We briefly discussed the status of a parallel graph reduction system for the CRAY X-MP multiprocessor. A large portion of the initial effort was devoted to, out of sheer necessity, deciphering the interactions of several disparate software systems (e.g., memory management utilities). This effort will be fully appreciated by those acquainted with the rather meager software development support tools traditionally available on supercomputers.
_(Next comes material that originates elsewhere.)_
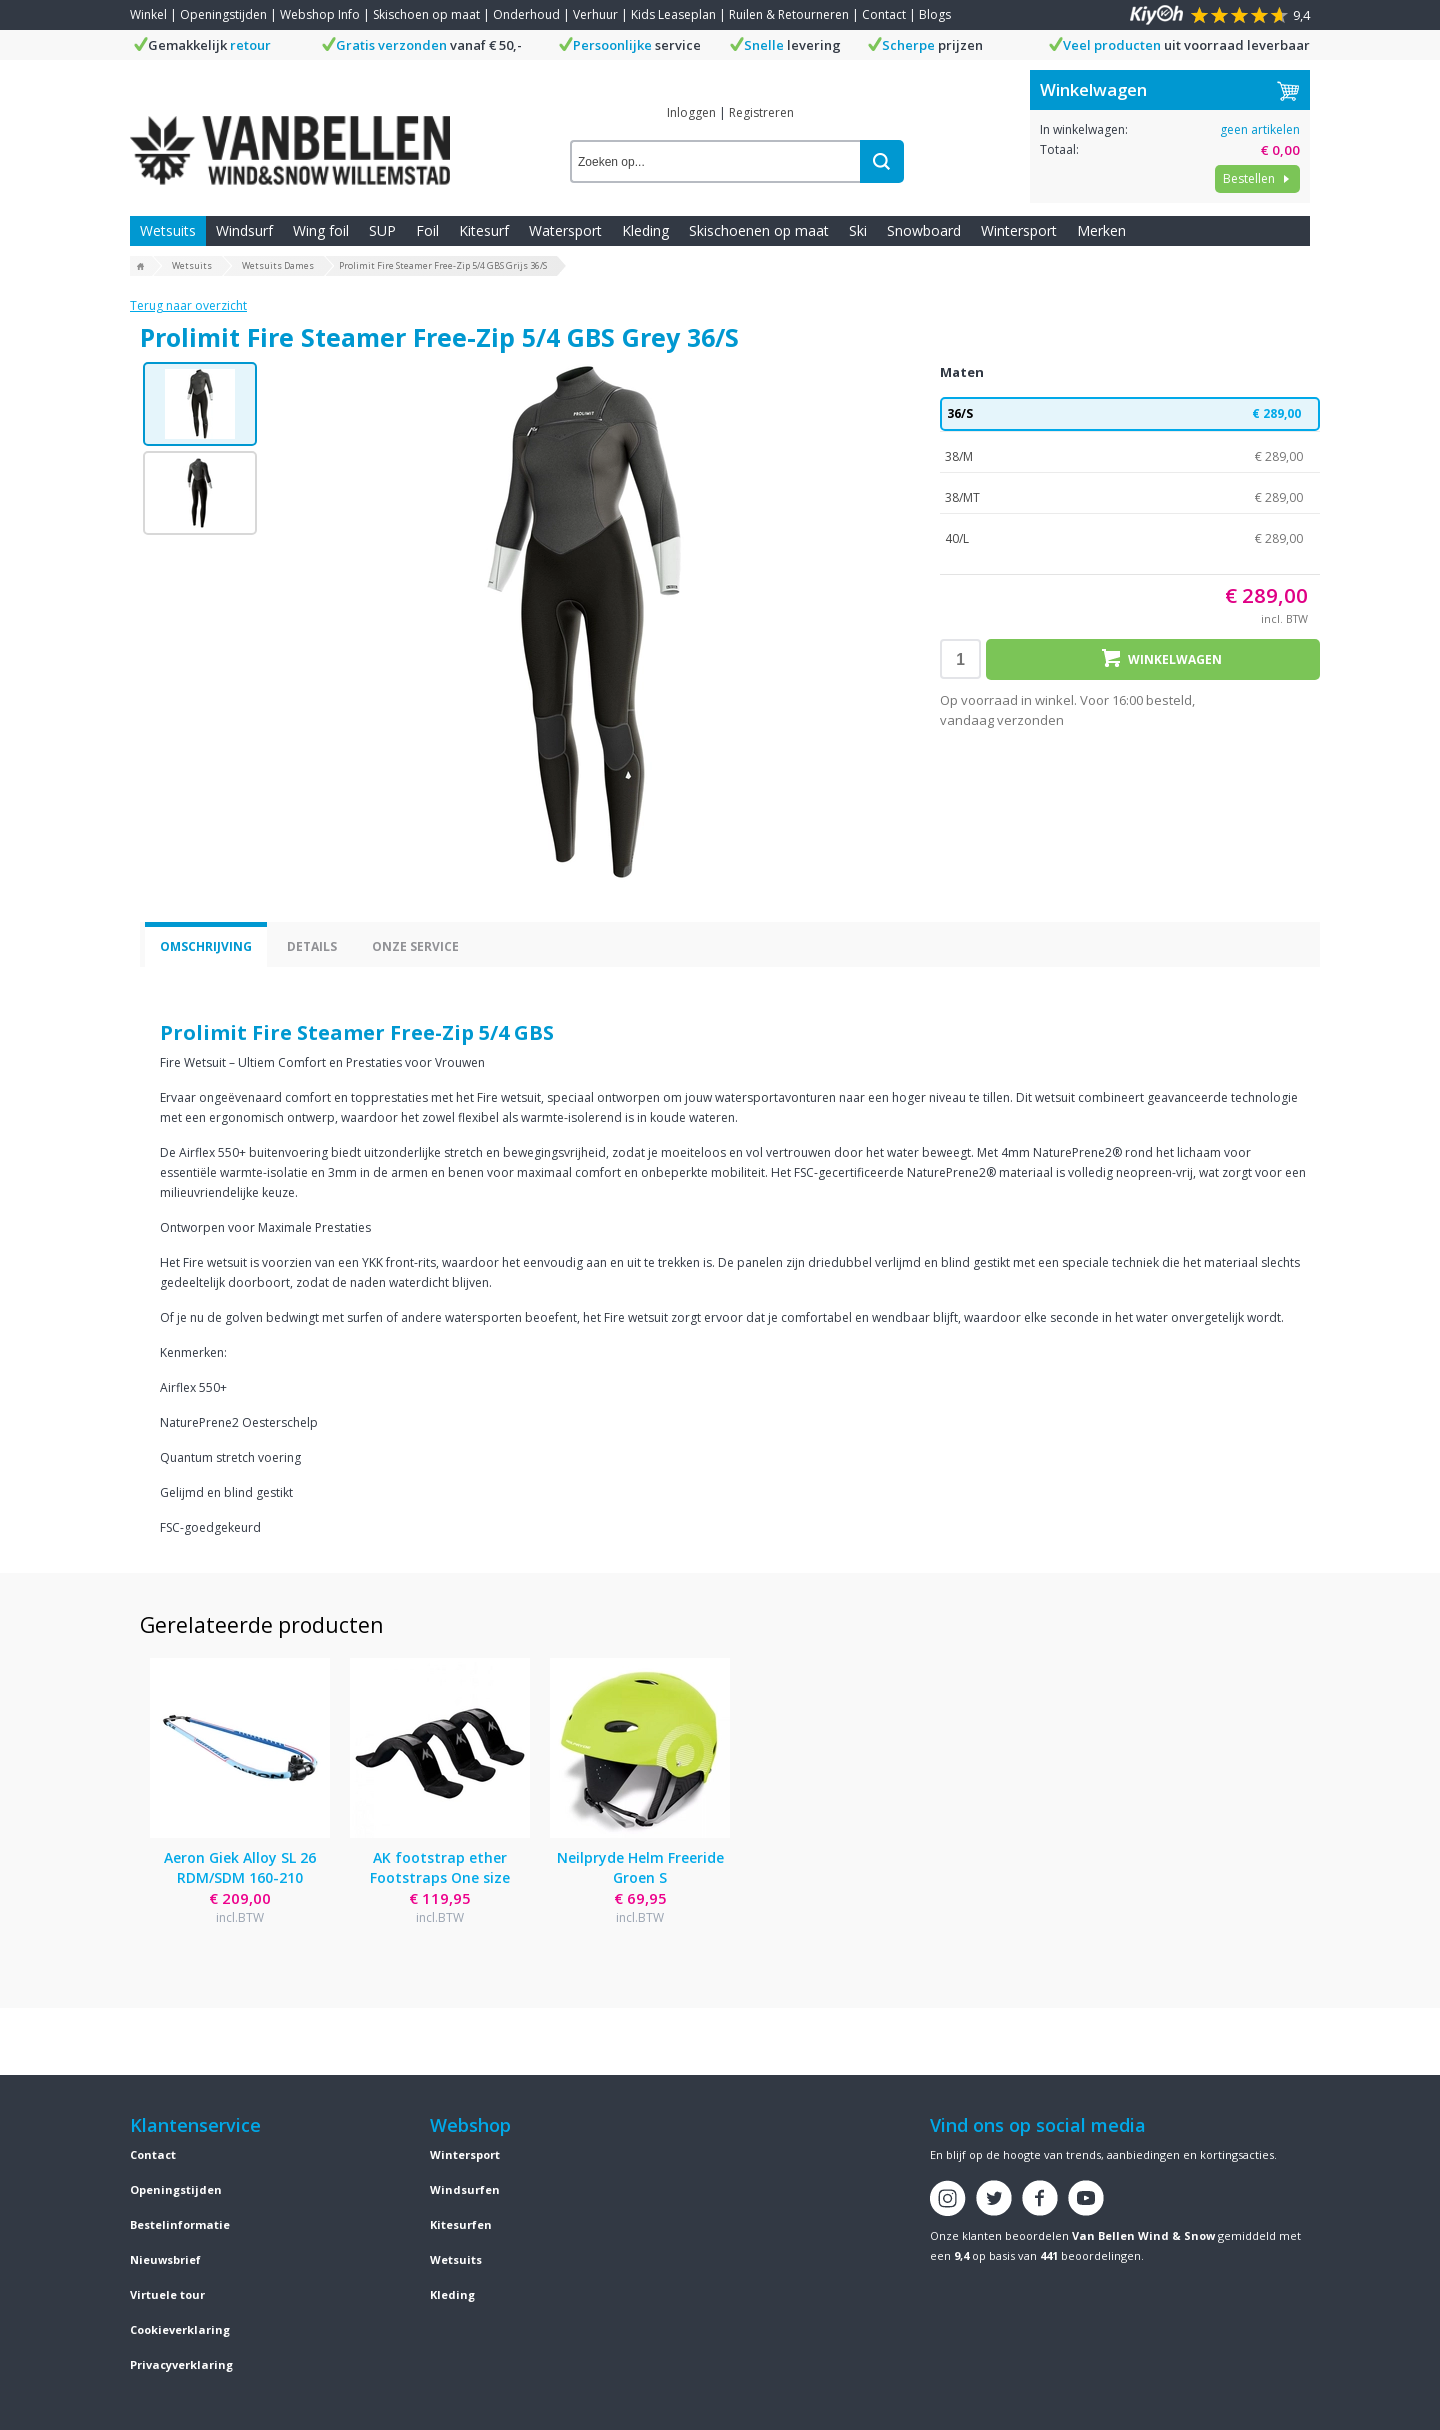 Image resolution: width=1440 pixels, height=2430 pixels. I want to click on Bestelinformatie, so click(180, 2224).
The poor performance of the initial version of the run-time system prompted the development of a second redesigned system. This system is presently undergoing integration testing. This version has been tailored for increased performance on the host architecture. In particular, synchronization and other operational overheads have been significantly reduced.

In the future, we anticipate performing characterization studies of prototypical applications and additional performance tuning of the run-time system. The former should provide important data for the investigation of issues such as task granularity and scheduling. Finally, the entire question of vectorization has been ignored but must be addressed in any truly viable high-performance system.

# 6. REFERENCES

- (1) Bobrowicz, F., "The Los Alamos Multitasking Control Library." Los Alamos National Laboratory unclassified release (in preparation).
- (2) Cray Research, Inc., CRAY X-MP Series Mainframe Reference Manual, HR-0032 (1982), Cray Research, Inc.
- (3) Hudak, P., "ALFL Reference Manual and Programmer's Guide." Research report YALEU/DCS/RR-322, 2nd ed., Computer Science Department, Yale University, October 1984.
- (4) Hudak, P., and Goldberg, B., "Distributed execution of functional programs using serial combinators," *Free*. 1985 International Conference on Parallel Processing, August 1985, pp. 831-839.